HS is widely known to affect the hypothalamic-pituitary axis2 and thereby influence the DMI to maintain homeothermy. Lately, it is known that the reduction in DMI during HS is primarily due to the adverse effects of excess ROS on the feeding center located in the hypothalamus5,12. Consequently, similar DMI of goats in the HS groups compared to the CON group in the present study may be attributed to the adequate nutrient composition and chiefly adequate Se content of the diet. In the present study, the nutrient composition was found to be adequate for the goats, as there were no apparent deficiency symptoms or digestive and health disturbances during the experimental period. It is reported that adequate Se and nutrient content32 reduced the oxidative stress and ROS production in goats exposed to HS through various SeP e.g. GPX, SePP etc. Also, it may be possible that reduced DMI during the heat stress period in goats was compensated during the cooler hours of the night. Thus, it can be deduced that the recommended dietary Se level is adequate for maintaining DMI and BW changes in goats under HS.

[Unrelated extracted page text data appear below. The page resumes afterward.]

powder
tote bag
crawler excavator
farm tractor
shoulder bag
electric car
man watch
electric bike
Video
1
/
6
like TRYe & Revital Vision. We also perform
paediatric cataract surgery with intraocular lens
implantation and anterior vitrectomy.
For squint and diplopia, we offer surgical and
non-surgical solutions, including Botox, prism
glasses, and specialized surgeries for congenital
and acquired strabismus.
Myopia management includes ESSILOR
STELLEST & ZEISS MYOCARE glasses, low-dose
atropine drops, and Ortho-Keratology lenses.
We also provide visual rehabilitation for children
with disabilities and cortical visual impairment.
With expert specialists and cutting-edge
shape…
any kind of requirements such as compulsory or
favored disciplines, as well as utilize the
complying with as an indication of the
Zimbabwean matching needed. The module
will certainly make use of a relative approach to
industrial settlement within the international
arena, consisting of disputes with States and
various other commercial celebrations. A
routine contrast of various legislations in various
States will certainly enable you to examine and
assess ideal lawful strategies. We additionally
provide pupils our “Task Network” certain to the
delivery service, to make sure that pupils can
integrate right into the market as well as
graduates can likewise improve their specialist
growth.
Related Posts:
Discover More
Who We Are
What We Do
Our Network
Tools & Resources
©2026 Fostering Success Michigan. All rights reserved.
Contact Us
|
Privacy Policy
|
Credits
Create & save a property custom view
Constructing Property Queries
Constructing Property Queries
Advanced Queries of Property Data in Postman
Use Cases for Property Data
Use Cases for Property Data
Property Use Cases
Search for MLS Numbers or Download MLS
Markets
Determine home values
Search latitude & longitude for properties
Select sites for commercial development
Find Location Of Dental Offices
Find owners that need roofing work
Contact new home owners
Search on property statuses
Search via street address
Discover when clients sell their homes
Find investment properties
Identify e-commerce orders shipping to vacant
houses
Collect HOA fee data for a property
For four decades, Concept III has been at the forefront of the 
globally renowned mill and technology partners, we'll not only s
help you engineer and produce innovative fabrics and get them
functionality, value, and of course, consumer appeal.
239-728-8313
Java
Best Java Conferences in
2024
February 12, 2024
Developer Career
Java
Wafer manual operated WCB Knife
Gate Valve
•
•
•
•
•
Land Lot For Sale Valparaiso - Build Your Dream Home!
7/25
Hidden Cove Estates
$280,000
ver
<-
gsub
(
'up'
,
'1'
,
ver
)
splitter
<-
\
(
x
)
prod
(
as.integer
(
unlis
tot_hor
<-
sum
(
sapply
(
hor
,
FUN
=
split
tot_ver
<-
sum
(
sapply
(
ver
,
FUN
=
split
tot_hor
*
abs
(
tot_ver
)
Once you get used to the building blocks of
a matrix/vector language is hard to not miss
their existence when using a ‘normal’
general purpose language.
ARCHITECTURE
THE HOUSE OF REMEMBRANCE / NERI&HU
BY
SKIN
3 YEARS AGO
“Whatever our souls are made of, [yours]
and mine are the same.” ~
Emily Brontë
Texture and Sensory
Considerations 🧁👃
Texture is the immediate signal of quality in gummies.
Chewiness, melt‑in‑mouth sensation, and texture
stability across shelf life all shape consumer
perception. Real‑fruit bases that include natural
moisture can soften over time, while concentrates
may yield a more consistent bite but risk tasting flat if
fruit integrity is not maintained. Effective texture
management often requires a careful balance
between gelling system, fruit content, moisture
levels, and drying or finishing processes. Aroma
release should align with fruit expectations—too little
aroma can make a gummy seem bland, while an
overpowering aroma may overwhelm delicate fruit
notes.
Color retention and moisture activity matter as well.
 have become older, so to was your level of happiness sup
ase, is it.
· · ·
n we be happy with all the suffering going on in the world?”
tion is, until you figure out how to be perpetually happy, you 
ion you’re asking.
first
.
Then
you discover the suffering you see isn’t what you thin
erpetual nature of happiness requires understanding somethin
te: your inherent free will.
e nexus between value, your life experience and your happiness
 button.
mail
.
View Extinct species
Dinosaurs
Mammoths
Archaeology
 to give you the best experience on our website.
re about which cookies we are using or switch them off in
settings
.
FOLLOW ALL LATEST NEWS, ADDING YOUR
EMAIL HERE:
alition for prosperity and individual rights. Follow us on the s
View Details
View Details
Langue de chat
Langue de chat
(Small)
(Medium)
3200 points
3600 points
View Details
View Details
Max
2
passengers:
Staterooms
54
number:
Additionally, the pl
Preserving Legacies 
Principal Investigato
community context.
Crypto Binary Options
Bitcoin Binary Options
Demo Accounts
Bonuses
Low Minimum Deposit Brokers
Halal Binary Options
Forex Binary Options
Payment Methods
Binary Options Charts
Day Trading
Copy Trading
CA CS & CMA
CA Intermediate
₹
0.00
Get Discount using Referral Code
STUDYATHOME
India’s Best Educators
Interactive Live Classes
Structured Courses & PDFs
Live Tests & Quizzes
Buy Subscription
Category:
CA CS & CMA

Understanding the Se metabolism of goats under higher ambient environmental conditions is essential to determine the Se requirements during HS. In the current experiment, the higher (p ≤ 0.001) Se intake in T1_HS and T2_HS as compared to CON and CON_HS goats is obviously attributed to the varying levels of Se in the respective groups’ composite diet. Although being a minor route of Se excretion, the faecal route contributes to a significant Se loss from the body. However, the comparable faecal Se excretion observed in CON, CON_HS, and T1_HS groups suggests an increased requirement of Se under HS, as already reported by Wang et al.29 in Qinghai-Tibetian sheep. The urinary Se excretion is the principal route of Se excretion in animals fed higher dietary Se levels, whereas the faecal route predominates when the diet is low in Se29. The increased urinary Se excretion indicates excess dietary Se or a rise in catabolic changes13. In the present study, the increased urinary Se excretion (p = 0.026) with increased dietary Se level in goats under HS may be attributed to excess dietary Se concentration rather than the Se requirement13,29 and the heat stress-induced excretion of trace minerals48. The significantly higher (p = 0.003) Se retention in T1_HS and T2_HS groups compared to CON and CON_HS may be attributed to the higher dietary Se level26,29. However, on careful observation, it can be seen that Se retention in CON_HS was decreased (p > 0.05) by two-fold as compared to CON, suggesting an increase in catabolism of antioxidant selenoproteins during HS13. However, no such reduction was observed in goats fed with a higher dietary Se level under HS conditions. This suggests that feeding higher dietary Se helps retain more Se, expecting more beneficial functional outcomes under HS conditions. The Se level used in the present study was lower than the toxic threshold (3000 ppb) reported for prolonged dietary exposure i.e. > 6 months13. Consequently, no adverse effects were observed in goats even at the highest Se level (2018 ppb), indicating the safety of this dietary concentration.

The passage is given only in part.